What is expected — The word "oder" turns up on some lines of this data; say how many, and give no other text.
======== Listed records ========
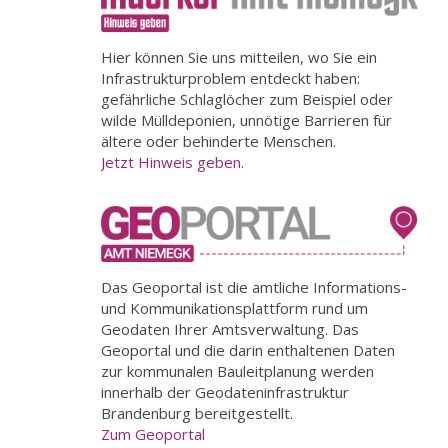
Hier können Sie uns mitteilen, wo Sie ein
Infrastrukturproblem entdeckt haben:
gefährliche Schlaglöcher zum Beispiel oder
wilde Mülldeponien, unnötige Barrieren für
ältere oder behinderte Menschen.
Jetzt Hinweis geben.
Das Geoportal ist die amtliche Informations-
und Kommunikationsplattform rund um
Geodaten Ihrer Amtsverwaltung. Das
Geoportal und die darin enthaltenen Daten
zur kommunalen Bauleitplanung werden
innerhalb der Geodateninfrastruktur
Brandenburg bereitgestellt.
Zum Geoportal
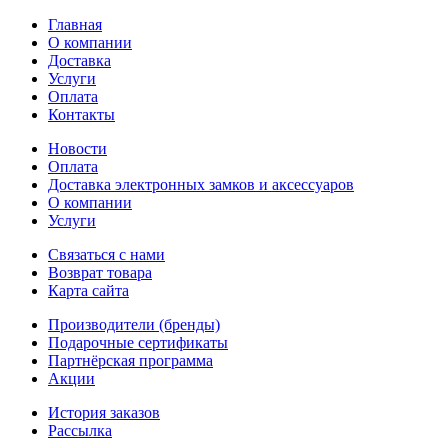
Главная
О компании
Доставка
Услуги
Оплата
Контакты
Новости
Оплата
Доставка электронных замков и аксессуаров
О компании
Услуги
Связаться с нами
Возврат товара
Карта сайта
Производители (бренды)
Подарочные сертификаты
Партнёрская программа
Акции
История заказов
Рассылка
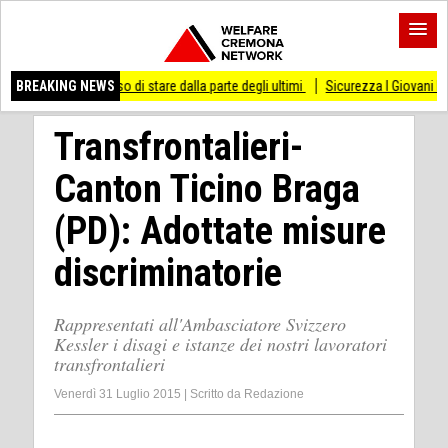
 smesso di stare dalla parte degli ultimi
BREAKING NEWS
Sicurezza I Giovani Democratici ribatt
Transfrontalieri-
Canton Ticino Braga
(PD): Adottate misure
discriminatorie
Rappresentati all'Ambasciatore Svizzero
Kessler i disagi e istanze dei nostri lavoratori
transfrontalieri
Venerdì 31 Luglio 2015
|
Scritto da
Redazione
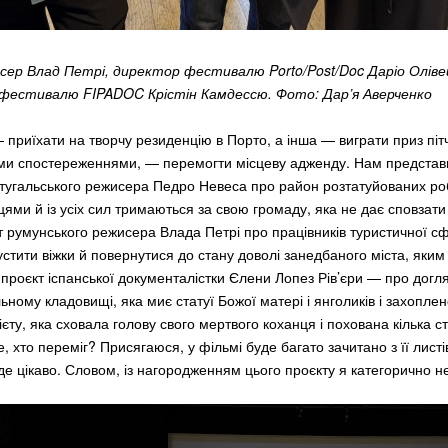
сер Влад Петрі, директор фестивалю Porto/Post/Doc Даріо Олів
естивалю FIPADOC Крістін Камдессю. Фото: Дар’я Аверченко
 приїхати на творчу резиденцію в Порто, а інша — виграти приз піт
їми спостереженнями, — перемогти місцеву адженду. Нам представ
ортугальського режисера Педро Невеса про район розтатуйованих роб
інцями й із усіх сил тримаються за свою громаду, яка не дає сповзати
т румунського режисера Влада Петрі про працівників туристичної сф
стити віжки й повернутися до стану доволі занедбаного міста, яки
… проєкт іспанської документалістки Єлени Лопез Рів’єри — про дог
ному кладовищі, яка миє статуї Божої матері і янголиків і захопле
єту, яка сховала голову свого мертвого коханця і похована кілька ст
е, хто переміг? Присягаюся, у фільмі буде багато зачитано з її листі
де цікаво. Словом, із нагородженням цього проєкту я категорично не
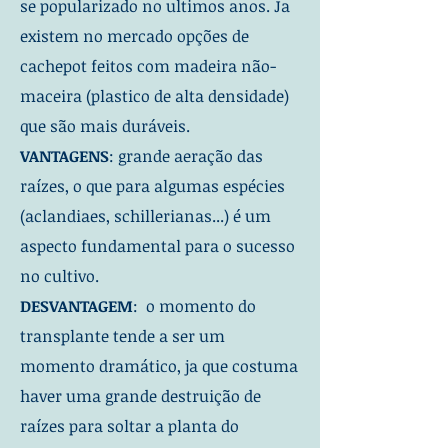
se popularizado no ultimos anos. Ja
existem no mercado opções de
cachepot feitos com madeira não-
maceira (plastico de alta densidade)
que são mais duráveis.
VANTAGENS
: grande aeração das
raízes, o que para algumas espécies
(aclandiaes, schillerianas...) é um
aspecto fundamental para o sucesso
no cultivo.
DESVANTAGEM
: o momento do
transplante tende a ser um
momento dramático, ja que costuma
haver uma grande destruição de
raízes para soltar a planta do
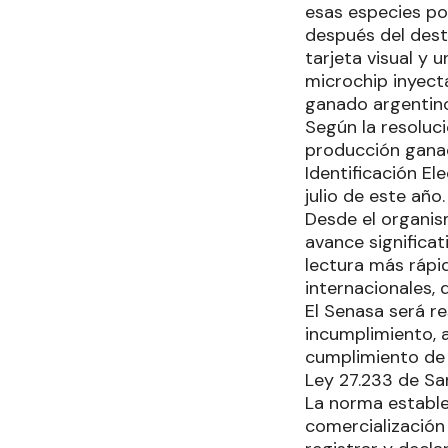
esas especies po
después del dest
tarjeta visual y 
microchip inyecta
ganado argentin
Según la resolució
producción ganad
Identificación El
julio de este año.
Desde el organis
avance significat
lectura más rápid
internacionales,
El Senasa será r
incumplimiento, 
cumplimiento de 
Ley 27.233 de Sa
La norma estable
comercialización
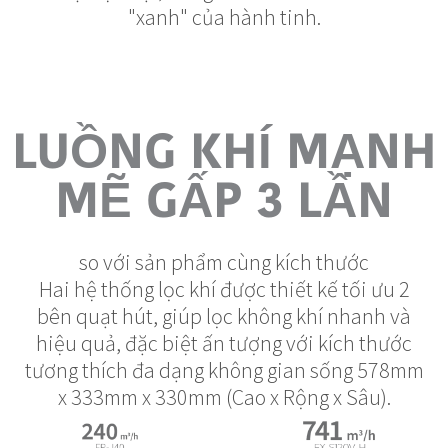
"xanh" của hành tinh.
LUỒNG KHÍ MẠNH
MẼ GẤP 3 LẦN
so với sản phẩm cùng kích thước
Hai hệ thống lọc khí được thiết kế tối ưu 2
bên quạt hút, giúp lọc không khí nhanh và
hiệu quả, đặc biệt ấn tượng với kích thước
tương thích đa dạng không gian sống 578mm
x 333mm x 330mm (Cao x Rộng x Sâu).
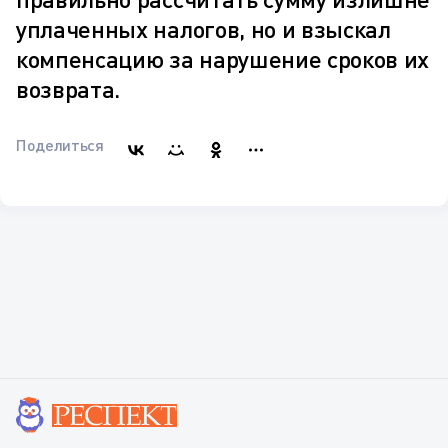
уплаченных налогов, но и взыскал
компенсацию за нарушение сроков их
возврата.
Поделиться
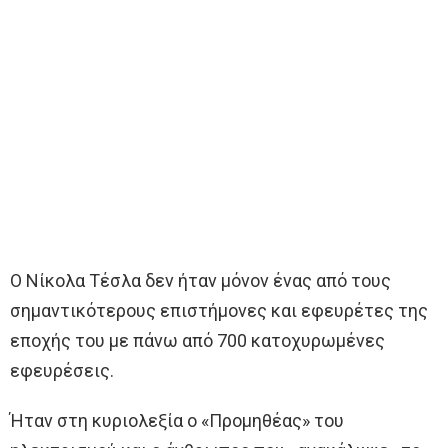
Ο Νίκολα Τέσλα δεν ήταν μόνον ένας από τους
σημαντικότερους επιστήμονες και εφευρέτες της
εποχής του με πάνω από 700 κατοχυρωμένες
εφευρέσεις.
Ήταν στη κυριολεξία ο «Προμηθέας» του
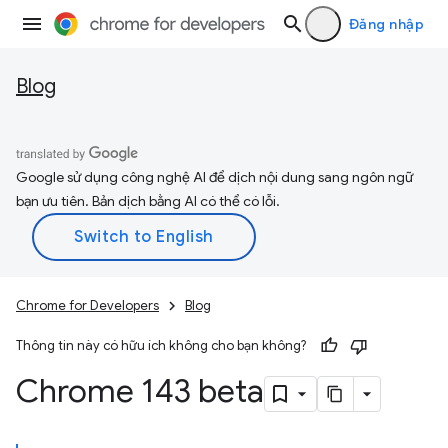
Đăng nhập
Blog
Google sử dụng công nghệ AI để dịch nội dung sang ngôn ngữ
bạn ưu tiên. Bản dịch bằng AI có thể có lỗi.
Chrome for Developers
Blog
Thông tin này có hữu ích không cho bạn không?
Chrome 143 beta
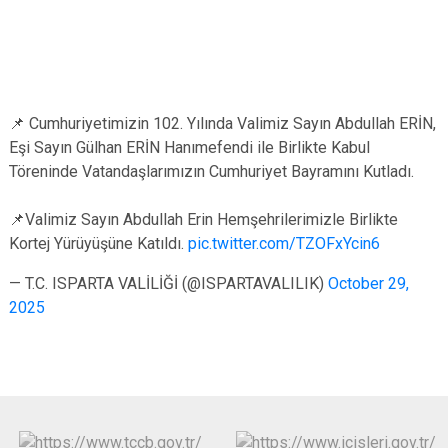
📌 Cumhuriyetimizin 102. Yılında Valimiz Sayın Abdullah ERİN,
Eşi Sayın Gülhan ERİN Hanımefendi ile Birlikte Kabul
Töreninde Vatandaşlarımızın Cumhuriyet Bayramını Kutladı.
📌Valimiz Sayın Abdullah Erin Hemşehrilerimizle Birlikte
Kortej Yürüyüşüne Katıldı.
pic.twitter.com/TZOFxYcin6
— T.C. ISPARTA VALİLİĞİ (@ISPARTAVALILIK)
October 29,
2025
========
Result for this exercise — 2